Она оставила мне все: кооперативную квартиру во Флориде и немало умных капиталовложений, которые сделал «Паганини ланцета» в дни своей славы. Я изумился тому, как много всего оказалось. Адвокаты все оформят, никаких проблем, мне надо только расписаться здесь, здесь и здесь. Через несколько недель я сообщил Гамбургеру, что деньги перестали быть препятствием.

— Теперь тебе решать, — сказал он. — Приходи и погляди на нас. Как только увижу секретаршу, я тебя запишу. — Можно было подумать, со мной говорит уважаемый член весьма закрытого английского клуба.

— Может, так оно и лучше.

— Вот это я понимаю, боевой дух! — сказал он, переходя на роль сержанта-вербовщика морской пехоты. — Нам нужны такие молодцы.

С Бенно Гамбургером я познакомился вскоре после выхода на пенсию.
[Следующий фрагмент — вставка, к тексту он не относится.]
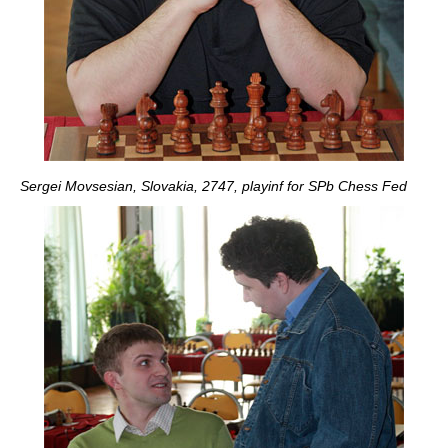
Sergei Movsesian, Slovakia, 2747, playinf for SPb Chess Fed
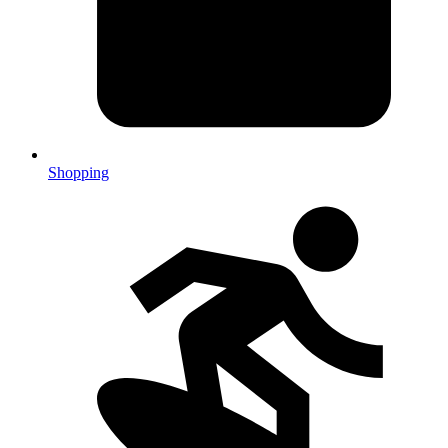
Shopping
Произошло это в Молочном ресторане Голдстайна, воскресным днем, в обеденное время, когда там особенно людно. Я сказал Голдстайну, что не возражаю, если меня к кому-нибудь подсадят, и он отвел' меня к Гамбургеру. Худое печальное лицо — теперь такое привычное, — коротко остриженная голова, прочно сидящая на толстой шее и внушительном торсе. По элегантности наряда он может выдержать сравнение с самим Голдстайном. Но если первый, то есть Гамбургер, тяготеет к солидному консерватизму, то последний, Голдстайн, даже дерзостен в своих покушениях на моду.
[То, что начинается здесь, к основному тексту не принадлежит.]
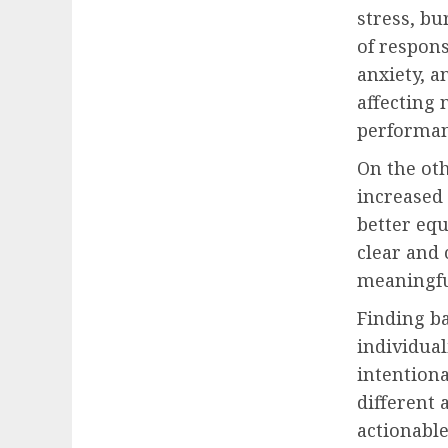
stress, bu
of respons
anxiety, a
affecting 
performan
On the oth
increased
better eq
clear and 
meaningfu
Finding ba
individual
intentiona
different 
actionable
Привожу здесь первый диалог между нами, столь же исторический в своем роде, сколь и гораздо более известный диалог между Стэнли и Ливингстоном:

— Я уже кончаю.

— Не торопитесь.

Приплелся Джо с чашкой черного кофе для меня и счетом для Гамбургера.

— Мне, пожалуйста, «Уолтера Маттау», — сказал я, — и чуть побольше соуса.

— Сию минуту, — сказал Джо, начиная медленный разворот.

Гамбургер изучал свой счет с дотошностью правительственного аудитора.

— Вы насчитали мне лишних доллар двадцать за «Джека Клагмана», — сказал он.

Джо стал медленно поворачивать обратно.

— На прошлой неделе Голдстайн поднял цены.

— И теперь чашка кофе — сорок пять центов?

— Это скандал, — сказал Джо. — Я бы не заплатил.

— Голдстайн рубит сук, на котором сидит.

Гамбургер вынул из бумажника несколько банкнот и стал рыться в кошельке для мелочи. Извлек оттуда пятицентовик и два цента.

— «Тощ сумою, — пробормотал он по-немецки, — сердцем болен…»

— «Дни свои влачил я тихо», — подхватил я.

Гамбургер поднял от кошелька вдруг заблестевшие глаза.

— «Нищий вдвое терпит лиха…» — быстро сказал он. '

— «Богатей вдвойне блажен»!

— Гете.

— «Кладоискатель».

Он вскочил на ноги и протянул руку. Я тоже встал и пожал ее.

— Гамбургер, Бенно.

— Корнер, Отто.

Мы снова сели, и, когда Джо пришел с моим «Уолтером Маттау», Гамбургер заказал еще кофе. Мы проговорили весь остаток дня. Была только одна заминка.

— Фамилия знакомая, — сказал он. — Как будто вспоминаю ее по Скверным Временам. Кем вы тогда были, журналистом?

— Вроде того, — ответил я и направил беседу в более безопасное русло.

Гамбургера трудно «вычислить». Однажды, как бы из научного любопытства, я спросил, не знает ли он случайно, откуда взялось это название — дадаизм. Поскольку я намерен открыть на этих страницах всю правду о происхождении данного слова, правду, которую держали под спудом шестьдесят лет, мгновенный ответ Гамбургера может вас позабавить:

— Однажды малютка Тцара сидел на горшочке. Вошла его нянька-немка. «Ну, Тристан, мой ангелочек, — сказала она. — Ты уже сделал а-а?» «Да, — сказал малютка Тцара. — Сделал да-да, сделал да-да!» Вот так он и родился — дадаизм.

В самом деле, это невозможный человек! С другой стороны, признаюсь, мне лично по душе эта история. В ней есть отзвук метафорической правды.